ZaandaTeika's picture
Convert model to bfloat16 and fix total_parameters metadata
ce0ad6f verified
---
base_model: Qwen/Qwen2.5-Math-7B-Instruct
library_name: transformers
model_name: Qwen2.5-Math-7B-Instruct-SHARP-Math-PRM
tags:
- generated_from_trainer
- prm
- trl
- math
- process-reward-model
- qwen2.5
- sharp
---
# Model Card for Qwen2.5-Math-7B-Instruct-SHARP-Math-PRM
## Introduction
**Qwen2.5-Math-7B-Instruct-SHARP-Math-PRM** is a Process Reward Model (PRM) fine-tuned from [Qwen2.5-Math-7B-Instruct](https://huggingface.co/Qwen/Qwen2.5-Math-7B-Instruct). This model is specifically designed to evaluate the correctness of intermediate reasoning steps in mathematical problem-solving processes, enabling more reliable and interpretable mathematical reasoning.
The model has been trained on the **SHARP-Math** dataset using the Process Reward Model methodology, which provides step-by-step feedback on mathematical reasoning chains.
This model is part of the SHARP-PRM series, trained using advanced Process Reward Model techniques.
## Model Information
### Base Model
- **Base Model**: [Qwen/Qwen2.5-Math-7B-Instruct](https://huggingface.co/Qwen/Qwen2.5-Math-7B-Instruct)

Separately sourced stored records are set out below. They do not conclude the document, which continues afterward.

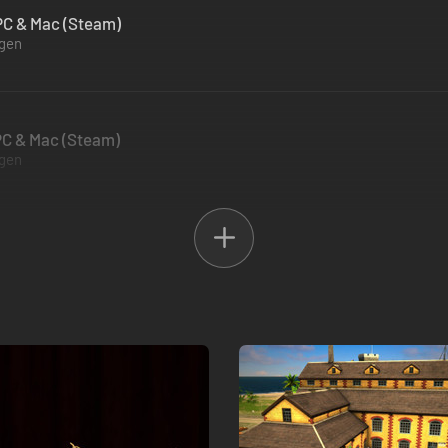
 PC & Mac (Steam)
ügen
- PC & Mac (Steam)
ügen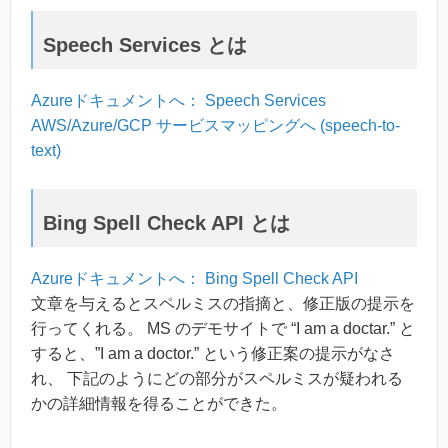
Speech Services とは
Azureドキュメントへ： Speech Services
AWS/Azure/GCP サービスマッピングへ (speech-to-
text)
Bing Spell Check API とは
Azureドキュメントへ： Bing Spell Check API
文章を与えるとスペルミスの指摘と、修正版の提示を
行ってくれる。 MS のデモサイトで “I am a doctar.” と
すると、”I am a doctor.” という修正案の提示がなさ
れ、 下記のようにどの部分がスペルミスが疑われる
かの詳細情報を得ることができた。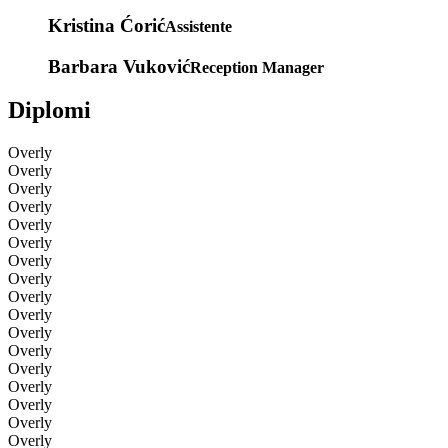
Kristina Ćorić
Assistente
Barbara Vuković
Reception Manager
Diplomi
Overly
Overly
Overly
Overly
Overly
Overly
Overly
Overly
Overly
Overly
Overly
Overly
Overly
Overly
Overly
Overly
Overly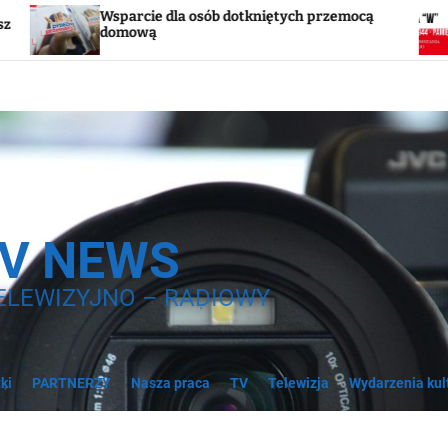
 dla osób dotkniętych przemocą
Godzina „W”. W s
syreny
TV NEWS
ELEWIZYJNO – RADIOWY
ki
PARTNERZY
Nasza praca
TV
Telewizja
Wydarzenia kul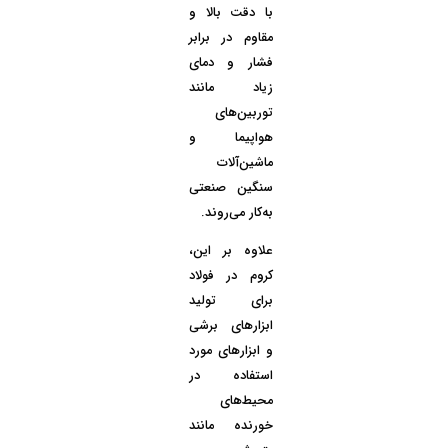
با دقت بالا و
مقاوم در برابر
فشار و دمای
زیاد مانند
توربین‌های
هواپیما و
ماشین‌آلات
سنگین صنعتی
به‌کار می‌روند.
علاوه بر این،
کروم در فولاد
برای تولید
ابزارهای برشی
و ابزارهای مورد
استفاده در
محیط‌های
خورنده مانند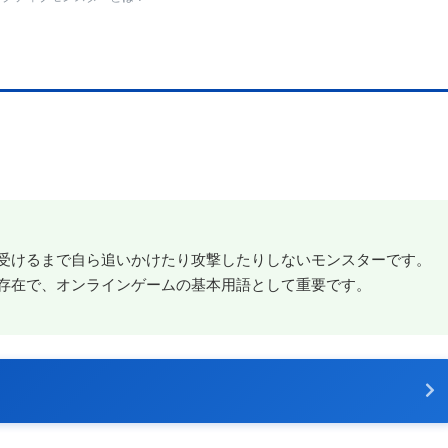
受けるまで自ら追いかけたり攻撃したりしないモンスターです。
存在で、オンラインゲームの基本用語として重要です。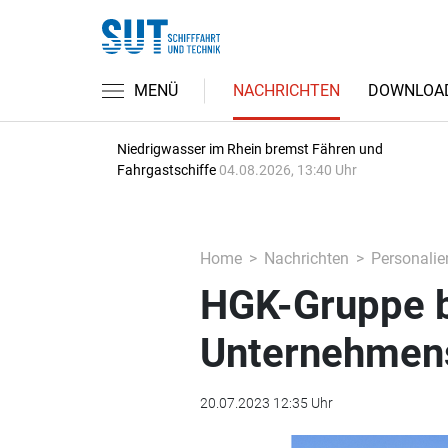
MENÜ
NACHRICHTEN
DOWNLOA
Niedrigwasser im Rhein bremst Fähren und
Fahrgastschiffe
04.08.2026, 13:40 Uhr
Home
Nachrichten
Personalie
HGK-Gruppe b
Unternehmens
20.07.2023 12:35 Uhr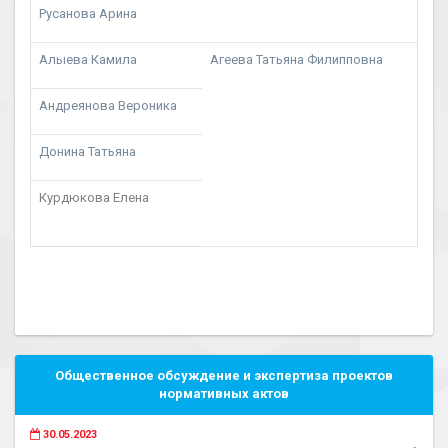
Русанова Арина
Алыева Камила
Агеева Татьяна Филипповна
Андреянова Вероника
Донина Татьяна
Курдюкова Елена
Общественное обсуждение и экспертиза проектов
нормативных актов
30.05.2023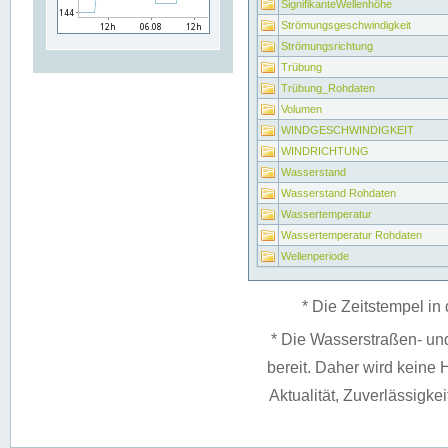
SignifikanteWellenhöhe
Strömungsgeschwindigkeit
Strömungsrichtung
Trübung
Trübung_Rohdaten
Volumen
WINDGESCHWINDIGKEIT
WINDRICHTUNG
Wasserstand
Wasserstand Rohdaten
Wassertemperatur
Wassertemperatur Rohdaten
Wellenperiode
* Die Zeitstempel in 
* Die Wasserstraßen- un
bereit. Daher wird keine H
Aktualität, Zuverlässigke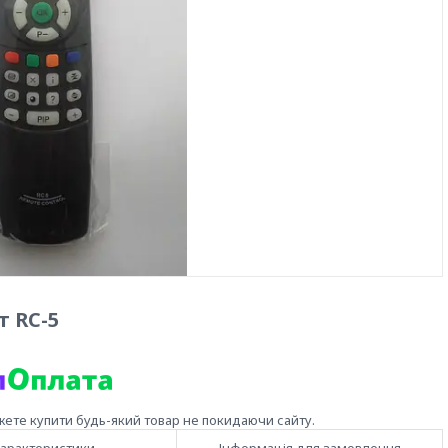
т RC-5
жете купити будь-який товар не покидаючи сайту.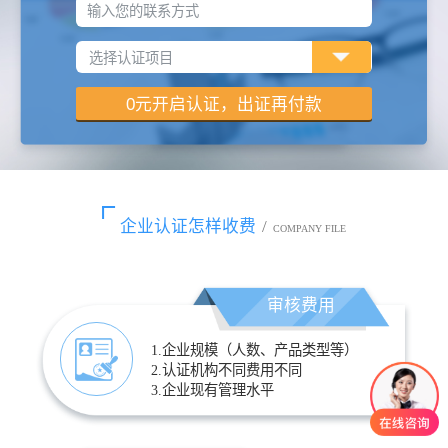
输入您的联系方式
企业认证怎样收费
/
COMPANY FILE
审核费用
1.企业规模（人数、产品类型等）
2.认证机构不同费用不同
3.企业现有管理水平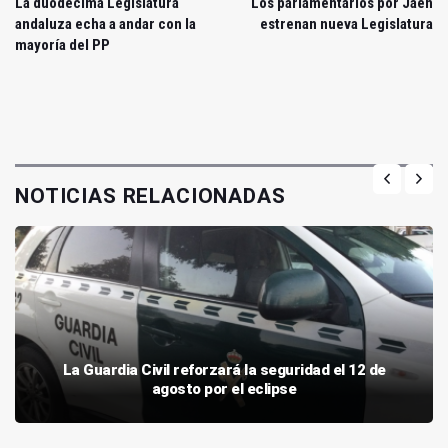
La duodécima Legislatura
Los parlamentarios por Jaén
andaluza echa a andar con la
estrenan nueva Legislatura
mayoría del PP
NOTICIAS RELACIONADAS
La Guardia Civil reforzará la seguridad el 12 de
agosto por el eclipse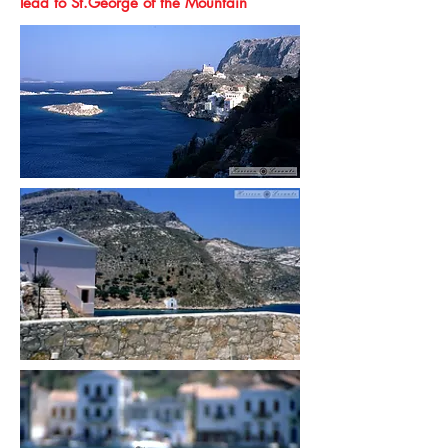
lead to St.George of the Mountain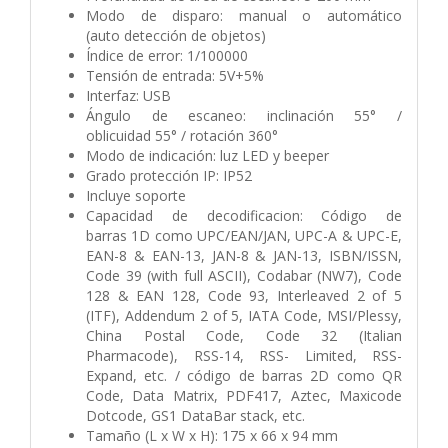
Modo de disparo: manual o automático
(auto
detección de objetos)
Índice de error: 1/100000
Tensión de entrada: 5V+5%
Interfaz: USB
Ángulo de escaneo: inclinación 55° /
oblicuidad
55° / rotación 360°
Modo de indicación: luz LED y beeper
Grado protección IP: IP52
Incluye soporte
Capacidad de decodificacion: Código de
barras
1D como UPC/EAN/JAN, UPC-A & UPC-E,
EAN-8
& EAN-13, JAN-8 & JAN-13, ISBN/ISSN,
Code 39
(with full ASCII), Codabar (NW7), Code
128 & EAN
128, Code 93, Interleaved 2 of 5
(ITF), Addendum
2 of 5, IATA Code, MSI/Plessy,
China Postal Code,
Code 32 (Italian
Pharmacode), RSS-14, RSS-
Limited, RSS-
Expand, etc. / código de barras
2D como QR
Code, Data Matrix, PDF417, Aztec,
Maxicode
Dotcode, GS1 DataBar stack, etc.
Tamaño (L x W x H): 175 x 66 x 94 mm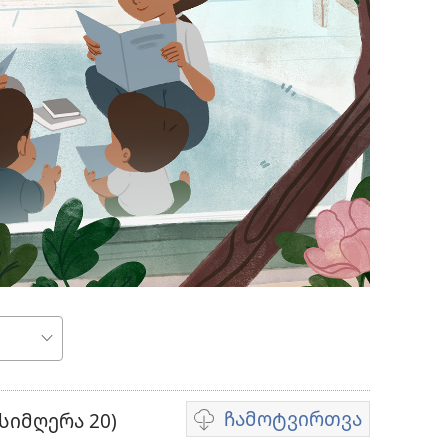
ჩამოტვირთვა
სიმღერა 20)
ვიდეოების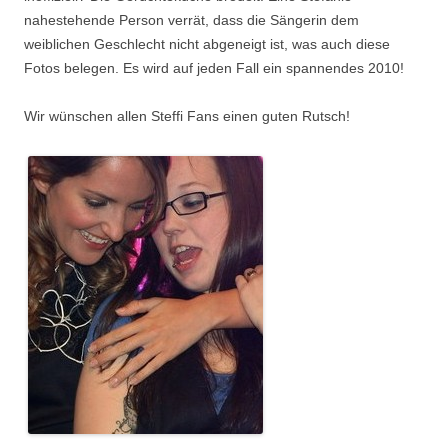
nahestehende Person verrät, dass die Sängerin dem
weiblichen Geschlecht nicht abgeneigt ist, was auch diese
Fotos belegen. Es wird auf jeden Fall ein spannendes 2010!
Wir wünschen allen Steffi Fans einen guten Rutsch!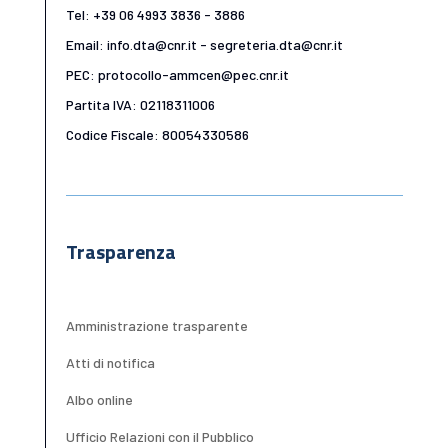
Tel: +39 06 4993 3836 - 3886
Email: info.dta@cnr.it - segreteria.dta@cnr.it
PEC: protocollo-ammcen@pec.cnr.it
Partita IVA: 02118311006
Codice Fiscale: 80054330586
Trasparenza
Amministrazione trasparente
Atti di notifica
Albo online
Ufficio Relazioni con il Pubblico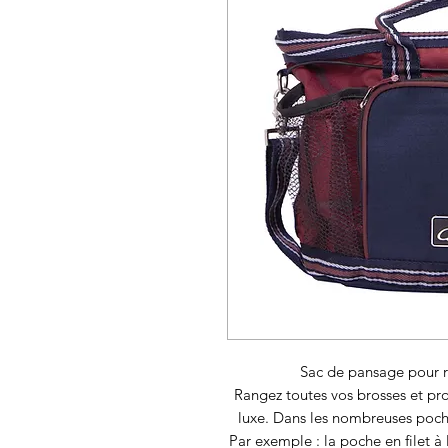
Sac de pansage pour r
Rangez toutes vos brosses et pr
luxe. Dans les nombreuses poch
Par exemple : la poche en filet à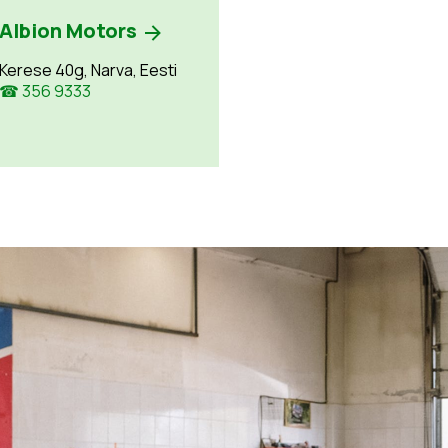
Albion Motors
Kerese 40g, Narva, Eesti
☎ 356 9333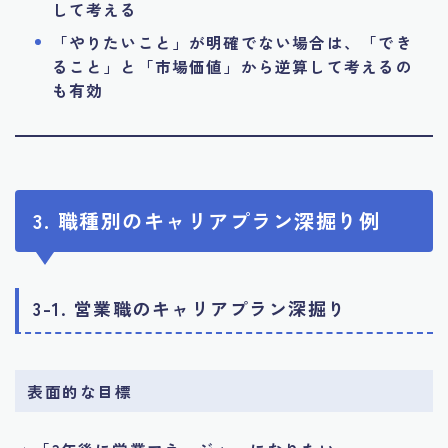
して考える
「やりたいこと」が明確でない場合は、「でき
ること」と「市場価値」から逆算して考えるの
も有効
3. 職種別のキャリアプラン深掘り例
3-1. 営業職のキャリアプラン深掘り
表面的な目標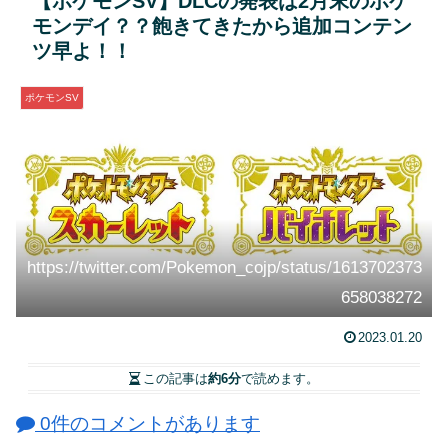
【ポケモンSV】DLCの発表は2月末のポケ
モンデイ？？飽きてきたから追加コンテン
ツ早よ！！
ポケモンSV
https://twitter.com/Pokemon_cojp/status/1613702373
658038272
2023.01.20
この記事は
約6分
で読めます。
0件のコメントがあります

- **Architecture**: Qwen2ForTokenClassification
- **Parameters**: 7B
### Training Details
- **Training Dataset**: SHARP-Math (Process Reward Model dataset)
- **Training Method**: Process Reward Model (PRM) as introduced in [Uesato et al., 2022](https://huggingface.co/papers/2211.14275)
- **Training Framework**: [TRL (Transformer Reinforcement Learning)](https://github.com/huggingface/trl) v0.24.0
- **Task Type**: Token Classification (binary classification: error/correct for each reasoning step)
## PRM Evaluation
This model is designed to evaluate mathematical reasoning processes by:
1. **Step-level Evaluation**: Classifying each step in a reasoning chain as either "correct" or "error"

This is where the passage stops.